Dans l'Irlande d'autrefois, l'Alp-Luachra était une créature redoutée. On l'appelait également Joint-eater, Just-halver, Art-Luachra, Airc-Luachra et Doichi-Luachair. 
Cette créature vivait dans les ruisseaux et les rivières irlandaises et dans tout endroit où la vie poussait dans l'eau.

L'Alp-Luachra n'était pas très beau à voir, de très petite taille et s'il pénétrait à l'intérieur de vous, vous étiez en danger ! Car de chaque bouchée de nourriture ingérée, la meilleure partie était consommée par l'Alp-Luachra . Peu importe la quantité que vous mangiez, vous ne deveniez que plus maigre et plus malade !

Il est donc préférable de ne pas dormir dehors, à proximité d'un point d'eau douce, au cas où l'une de ces créatures se glisserait dans votre gorge. 
Mais si vous avez la malchance d'en avaler une, il n’y a que deux méthodes pour vous débarrasser de ces invités indésirables.

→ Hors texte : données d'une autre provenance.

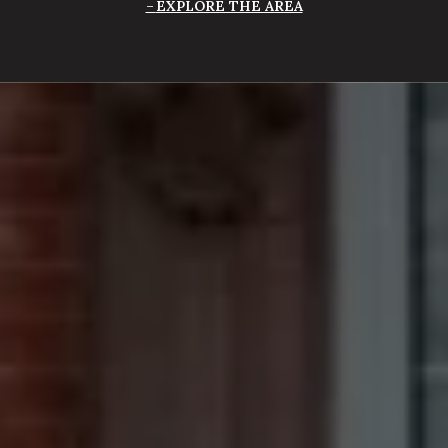
EXPLORE THE AREA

​_ La première consiste à demander à une personne forte de tenir votre bouche grande ouverte, et à une autre personne assise sur vous de mettre de la nourriture délicieuse juste hors de portée de vos dents. 
Au bout d’un moment plus ou moins long, l'Alp-Luachra affamé sortira pour se nourrir, vous pourrez alors refermer la bouche et en être débarrassé. 
Mais attention, il n'est pas prudent de toucher un Alp-Luachra, car tout ce qui touche sa peau se transforme en pierre.

​_ La deuxième méthode consiste à manger une grande quantité de bœuf salé, puis à s'allonger la bouche ouverte près d'un ruisseau ou d'une rivière. 
Lorsque l'Alp-Luachra, qui a ingurgité ce bœuf salé, voudra étancher sa soif, il sautera tout seul dans le cours d’eau et s'éloignera à la nage.

Certaines vieilles histoires racontent que jusqu'à treize de ces créatures peuvent cohabiter à l'intérieur d'une seule et même personne !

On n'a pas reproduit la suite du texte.